* **ACTIVITY**: If a line of the records contains the string "being", copy it out.

(Transcribed page contents)
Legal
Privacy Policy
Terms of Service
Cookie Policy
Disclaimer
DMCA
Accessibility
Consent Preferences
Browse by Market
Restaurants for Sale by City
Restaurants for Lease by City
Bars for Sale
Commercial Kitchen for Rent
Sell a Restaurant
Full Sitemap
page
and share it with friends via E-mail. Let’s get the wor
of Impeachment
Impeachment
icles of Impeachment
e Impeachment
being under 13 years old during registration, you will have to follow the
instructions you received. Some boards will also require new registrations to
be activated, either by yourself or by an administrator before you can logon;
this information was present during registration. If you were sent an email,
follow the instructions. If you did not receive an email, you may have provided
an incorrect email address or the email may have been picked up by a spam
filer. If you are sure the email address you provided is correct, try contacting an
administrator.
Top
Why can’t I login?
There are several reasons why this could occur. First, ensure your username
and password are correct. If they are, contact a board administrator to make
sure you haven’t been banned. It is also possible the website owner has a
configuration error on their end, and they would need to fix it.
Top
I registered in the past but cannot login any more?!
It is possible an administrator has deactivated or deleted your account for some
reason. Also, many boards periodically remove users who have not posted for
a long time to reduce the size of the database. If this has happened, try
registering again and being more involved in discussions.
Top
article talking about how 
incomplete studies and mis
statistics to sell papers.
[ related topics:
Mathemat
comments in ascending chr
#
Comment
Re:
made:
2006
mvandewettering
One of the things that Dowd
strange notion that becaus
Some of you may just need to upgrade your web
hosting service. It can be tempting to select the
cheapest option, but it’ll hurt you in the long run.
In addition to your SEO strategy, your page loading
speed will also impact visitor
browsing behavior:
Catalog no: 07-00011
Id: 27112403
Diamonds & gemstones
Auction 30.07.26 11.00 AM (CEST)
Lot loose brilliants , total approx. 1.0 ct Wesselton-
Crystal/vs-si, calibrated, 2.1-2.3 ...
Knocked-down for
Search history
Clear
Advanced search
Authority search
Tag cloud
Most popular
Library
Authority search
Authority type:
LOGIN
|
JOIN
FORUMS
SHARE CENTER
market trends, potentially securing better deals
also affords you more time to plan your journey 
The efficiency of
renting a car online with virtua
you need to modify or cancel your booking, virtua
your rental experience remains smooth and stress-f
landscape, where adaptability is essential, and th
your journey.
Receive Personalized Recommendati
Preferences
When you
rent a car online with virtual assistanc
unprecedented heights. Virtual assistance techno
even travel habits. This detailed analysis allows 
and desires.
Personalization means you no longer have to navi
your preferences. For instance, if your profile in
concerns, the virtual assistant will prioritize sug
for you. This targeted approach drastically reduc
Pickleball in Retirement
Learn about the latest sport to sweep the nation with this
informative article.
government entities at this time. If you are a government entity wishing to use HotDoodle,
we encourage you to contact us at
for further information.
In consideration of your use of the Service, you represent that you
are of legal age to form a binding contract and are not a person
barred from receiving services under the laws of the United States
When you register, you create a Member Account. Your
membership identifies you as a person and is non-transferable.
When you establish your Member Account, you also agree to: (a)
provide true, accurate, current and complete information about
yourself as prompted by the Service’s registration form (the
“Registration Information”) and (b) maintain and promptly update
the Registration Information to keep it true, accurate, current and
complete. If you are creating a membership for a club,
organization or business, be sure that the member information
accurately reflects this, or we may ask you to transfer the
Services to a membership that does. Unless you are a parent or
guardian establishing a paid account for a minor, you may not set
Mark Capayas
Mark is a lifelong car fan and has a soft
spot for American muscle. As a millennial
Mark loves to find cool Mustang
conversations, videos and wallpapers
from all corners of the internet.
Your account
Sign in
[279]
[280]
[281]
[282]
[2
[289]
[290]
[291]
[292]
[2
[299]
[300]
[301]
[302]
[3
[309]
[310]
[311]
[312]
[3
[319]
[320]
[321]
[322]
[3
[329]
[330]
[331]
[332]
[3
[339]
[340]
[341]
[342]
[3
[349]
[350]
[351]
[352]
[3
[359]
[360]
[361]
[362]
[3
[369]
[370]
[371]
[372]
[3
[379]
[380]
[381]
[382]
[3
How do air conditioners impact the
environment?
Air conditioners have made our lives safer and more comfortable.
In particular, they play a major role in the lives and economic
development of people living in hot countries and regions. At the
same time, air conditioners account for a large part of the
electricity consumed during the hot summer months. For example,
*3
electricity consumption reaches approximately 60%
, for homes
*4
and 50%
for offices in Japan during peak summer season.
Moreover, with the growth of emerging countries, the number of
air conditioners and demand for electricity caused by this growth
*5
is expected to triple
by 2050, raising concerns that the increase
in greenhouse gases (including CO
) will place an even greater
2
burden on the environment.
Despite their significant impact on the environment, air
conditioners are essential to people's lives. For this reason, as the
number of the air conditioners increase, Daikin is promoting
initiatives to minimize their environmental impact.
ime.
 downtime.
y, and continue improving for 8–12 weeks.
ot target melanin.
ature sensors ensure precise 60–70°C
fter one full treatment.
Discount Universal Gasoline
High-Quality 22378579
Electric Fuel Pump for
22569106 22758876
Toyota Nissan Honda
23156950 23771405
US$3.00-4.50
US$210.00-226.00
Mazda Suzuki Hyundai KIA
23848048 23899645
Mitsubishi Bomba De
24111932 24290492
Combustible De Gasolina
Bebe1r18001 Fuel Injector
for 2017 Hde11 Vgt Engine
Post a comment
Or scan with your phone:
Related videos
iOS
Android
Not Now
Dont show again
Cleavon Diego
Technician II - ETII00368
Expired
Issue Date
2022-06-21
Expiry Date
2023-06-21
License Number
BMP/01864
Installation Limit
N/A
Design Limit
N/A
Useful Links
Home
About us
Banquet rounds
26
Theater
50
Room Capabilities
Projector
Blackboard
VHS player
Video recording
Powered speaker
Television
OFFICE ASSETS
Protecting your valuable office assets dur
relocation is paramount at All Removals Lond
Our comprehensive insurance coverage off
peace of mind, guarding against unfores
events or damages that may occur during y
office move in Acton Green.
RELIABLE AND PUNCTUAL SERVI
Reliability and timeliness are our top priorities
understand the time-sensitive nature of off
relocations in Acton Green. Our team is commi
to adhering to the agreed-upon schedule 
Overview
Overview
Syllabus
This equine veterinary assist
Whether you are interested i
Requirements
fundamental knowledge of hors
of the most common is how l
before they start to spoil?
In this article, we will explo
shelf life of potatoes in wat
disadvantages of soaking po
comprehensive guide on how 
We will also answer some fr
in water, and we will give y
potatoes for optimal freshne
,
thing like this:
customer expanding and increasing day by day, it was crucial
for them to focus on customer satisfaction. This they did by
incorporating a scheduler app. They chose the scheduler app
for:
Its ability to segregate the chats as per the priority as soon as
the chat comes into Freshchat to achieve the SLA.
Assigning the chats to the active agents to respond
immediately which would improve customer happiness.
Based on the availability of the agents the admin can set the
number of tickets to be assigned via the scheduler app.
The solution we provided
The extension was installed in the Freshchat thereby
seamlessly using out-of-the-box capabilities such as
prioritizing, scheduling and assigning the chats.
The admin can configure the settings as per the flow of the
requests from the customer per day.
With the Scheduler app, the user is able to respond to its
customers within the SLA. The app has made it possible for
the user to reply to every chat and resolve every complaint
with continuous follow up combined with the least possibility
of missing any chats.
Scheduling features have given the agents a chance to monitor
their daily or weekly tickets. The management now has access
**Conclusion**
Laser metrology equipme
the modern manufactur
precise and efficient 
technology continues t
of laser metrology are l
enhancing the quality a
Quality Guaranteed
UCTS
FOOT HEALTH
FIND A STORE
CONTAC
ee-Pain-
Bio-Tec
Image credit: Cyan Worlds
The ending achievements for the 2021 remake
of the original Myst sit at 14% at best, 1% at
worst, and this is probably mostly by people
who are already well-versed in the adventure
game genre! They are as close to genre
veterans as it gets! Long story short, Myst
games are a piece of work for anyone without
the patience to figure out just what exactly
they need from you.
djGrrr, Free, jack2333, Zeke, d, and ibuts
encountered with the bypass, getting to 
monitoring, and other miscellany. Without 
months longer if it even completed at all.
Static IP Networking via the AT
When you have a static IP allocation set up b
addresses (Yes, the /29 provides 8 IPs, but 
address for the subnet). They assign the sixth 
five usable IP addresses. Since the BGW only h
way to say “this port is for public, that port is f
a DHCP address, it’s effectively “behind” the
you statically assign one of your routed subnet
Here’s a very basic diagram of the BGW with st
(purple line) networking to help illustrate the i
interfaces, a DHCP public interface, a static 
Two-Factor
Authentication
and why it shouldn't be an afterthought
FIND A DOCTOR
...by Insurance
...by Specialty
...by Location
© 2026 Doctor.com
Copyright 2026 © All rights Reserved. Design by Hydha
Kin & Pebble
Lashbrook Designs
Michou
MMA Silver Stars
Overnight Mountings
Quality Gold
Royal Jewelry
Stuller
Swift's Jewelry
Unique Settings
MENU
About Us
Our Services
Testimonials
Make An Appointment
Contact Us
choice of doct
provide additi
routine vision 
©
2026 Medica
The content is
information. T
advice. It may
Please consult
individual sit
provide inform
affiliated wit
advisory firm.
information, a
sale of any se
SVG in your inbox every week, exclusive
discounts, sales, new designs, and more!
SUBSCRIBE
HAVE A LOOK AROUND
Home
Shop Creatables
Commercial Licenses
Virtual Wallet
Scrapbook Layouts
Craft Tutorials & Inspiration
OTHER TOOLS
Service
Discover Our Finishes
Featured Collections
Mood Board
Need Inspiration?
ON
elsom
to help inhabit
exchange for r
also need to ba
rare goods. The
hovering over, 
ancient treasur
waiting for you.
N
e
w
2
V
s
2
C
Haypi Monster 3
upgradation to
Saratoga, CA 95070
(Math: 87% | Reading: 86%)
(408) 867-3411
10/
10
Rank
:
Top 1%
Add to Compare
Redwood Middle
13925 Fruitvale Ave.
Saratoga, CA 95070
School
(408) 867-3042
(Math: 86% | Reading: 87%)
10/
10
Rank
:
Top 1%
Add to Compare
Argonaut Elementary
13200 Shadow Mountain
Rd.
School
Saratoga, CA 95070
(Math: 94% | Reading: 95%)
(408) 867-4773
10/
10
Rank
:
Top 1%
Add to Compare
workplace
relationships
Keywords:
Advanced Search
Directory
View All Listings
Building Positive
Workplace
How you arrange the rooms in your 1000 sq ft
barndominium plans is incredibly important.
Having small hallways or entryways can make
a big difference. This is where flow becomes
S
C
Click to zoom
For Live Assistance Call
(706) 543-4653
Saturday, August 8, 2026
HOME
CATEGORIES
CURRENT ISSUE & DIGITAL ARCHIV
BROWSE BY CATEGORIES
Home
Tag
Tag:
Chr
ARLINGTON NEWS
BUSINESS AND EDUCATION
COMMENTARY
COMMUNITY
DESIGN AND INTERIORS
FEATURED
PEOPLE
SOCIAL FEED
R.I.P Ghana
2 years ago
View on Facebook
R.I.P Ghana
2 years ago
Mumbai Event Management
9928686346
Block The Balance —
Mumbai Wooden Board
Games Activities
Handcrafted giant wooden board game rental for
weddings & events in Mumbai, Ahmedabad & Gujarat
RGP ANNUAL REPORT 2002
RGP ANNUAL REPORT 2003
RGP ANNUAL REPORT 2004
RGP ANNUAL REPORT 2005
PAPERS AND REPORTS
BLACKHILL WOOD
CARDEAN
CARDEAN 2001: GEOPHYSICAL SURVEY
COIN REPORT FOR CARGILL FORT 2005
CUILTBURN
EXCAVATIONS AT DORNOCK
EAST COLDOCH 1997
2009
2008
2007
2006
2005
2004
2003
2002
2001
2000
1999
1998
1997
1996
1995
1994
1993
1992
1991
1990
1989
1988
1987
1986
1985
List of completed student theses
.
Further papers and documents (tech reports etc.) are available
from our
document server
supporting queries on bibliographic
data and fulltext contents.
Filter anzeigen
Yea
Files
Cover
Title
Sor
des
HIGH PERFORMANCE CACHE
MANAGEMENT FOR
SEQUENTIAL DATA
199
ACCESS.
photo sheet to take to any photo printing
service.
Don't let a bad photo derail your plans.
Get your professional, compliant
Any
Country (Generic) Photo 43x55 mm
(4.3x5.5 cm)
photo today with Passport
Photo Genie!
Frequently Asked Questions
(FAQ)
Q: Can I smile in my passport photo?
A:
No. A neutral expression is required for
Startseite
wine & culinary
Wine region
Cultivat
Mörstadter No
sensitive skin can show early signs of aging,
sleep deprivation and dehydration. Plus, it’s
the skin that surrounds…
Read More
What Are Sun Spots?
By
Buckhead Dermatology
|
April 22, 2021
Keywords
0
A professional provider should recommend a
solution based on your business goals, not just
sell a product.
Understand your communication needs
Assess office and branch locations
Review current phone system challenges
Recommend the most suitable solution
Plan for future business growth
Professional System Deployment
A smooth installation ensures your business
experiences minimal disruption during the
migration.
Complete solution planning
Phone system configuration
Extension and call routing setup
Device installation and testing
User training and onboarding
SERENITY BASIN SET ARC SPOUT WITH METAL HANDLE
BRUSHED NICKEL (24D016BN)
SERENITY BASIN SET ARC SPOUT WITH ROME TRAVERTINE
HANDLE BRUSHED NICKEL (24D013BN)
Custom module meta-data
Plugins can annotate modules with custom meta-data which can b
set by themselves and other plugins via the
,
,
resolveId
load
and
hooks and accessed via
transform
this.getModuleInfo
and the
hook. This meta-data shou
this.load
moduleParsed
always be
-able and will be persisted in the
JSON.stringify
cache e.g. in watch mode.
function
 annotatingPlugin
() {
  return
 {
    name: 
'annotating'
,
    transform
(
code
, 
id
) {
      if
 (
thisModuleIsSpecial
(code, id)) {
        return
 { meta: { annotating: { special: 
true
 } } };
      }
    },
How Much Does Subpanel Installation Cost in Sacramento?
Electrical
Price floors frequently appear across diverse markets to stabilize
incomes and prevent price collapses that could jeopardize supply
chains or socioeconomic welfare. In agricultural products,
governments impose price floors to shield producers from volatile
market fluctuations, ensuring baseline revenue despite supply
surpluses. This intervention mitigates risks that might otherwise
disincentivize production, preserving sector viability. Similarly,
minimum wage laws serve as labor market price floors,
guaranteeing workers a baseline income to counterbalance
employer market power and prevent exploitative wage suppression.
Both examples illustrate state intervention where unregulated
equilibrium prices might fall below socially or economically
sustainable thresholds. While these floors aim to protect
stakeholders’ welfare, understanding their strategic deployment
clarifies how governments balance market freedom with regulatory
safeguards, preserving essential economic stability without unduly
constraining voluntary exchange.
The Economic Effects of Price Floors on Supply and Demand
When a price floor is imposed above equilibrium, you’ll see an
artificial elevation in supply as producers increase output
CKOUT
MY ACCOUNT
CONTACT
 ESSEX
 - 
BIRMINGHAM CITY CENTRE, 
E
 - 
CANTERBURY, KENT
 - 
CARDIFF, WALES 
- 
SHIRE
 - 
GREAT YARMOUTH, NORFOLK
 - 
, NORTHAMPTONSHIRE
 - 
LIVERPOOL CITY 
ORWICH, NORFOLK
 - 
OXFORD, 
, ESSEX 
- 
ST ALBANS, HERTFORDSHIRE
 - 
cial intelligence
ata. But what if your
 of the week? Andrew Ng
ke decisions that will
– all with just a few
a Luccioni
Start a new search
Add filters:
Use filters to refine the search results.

* **ANSWER SPACE**:
being under 13 years old during registration, you will have to follow the
registering again and being more involved in discussions.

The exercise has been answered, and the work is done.